→ **Task details**:
Transcribe all of the listing exactly.

→ **The data**:
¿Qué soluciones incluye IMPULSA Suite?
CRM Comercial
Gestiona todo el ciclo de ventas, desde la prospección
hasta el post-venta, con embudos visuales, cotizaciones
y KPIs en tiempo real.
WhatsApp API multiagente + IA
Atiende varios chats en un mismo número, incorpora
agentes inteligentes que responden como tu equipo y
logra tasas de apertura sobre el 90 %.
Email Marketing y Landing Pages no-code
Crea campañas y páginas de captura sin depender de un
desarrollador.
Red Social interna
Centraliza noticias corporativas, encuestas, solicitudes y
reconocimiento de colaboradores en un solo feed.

→ **Answer section**:
¿Qué soluciones incluye IMPULSA Suite?
CRM Comercial
Gestiona todo el ciclo de ventas, desde la prospección
hasta el post-venta, con embudos visuales, cotizaciones
y KPIs en tiempo real.
WhatsApp API multiagente + IA
Atiende varios chats en un mismo número, incorpora
agentes inteligentes que responden como tu equipo y
logra tasas de apertura sobre el 90 %.
Email Marketing y Landing Pages no-code
Crea campañas y páginas de captura sin depender de un
desarrollador.
Red Social interna
Centraliza noticias corporativas, encuestas, solicitudes y
reconocimiento de colaboradores en un solo feed.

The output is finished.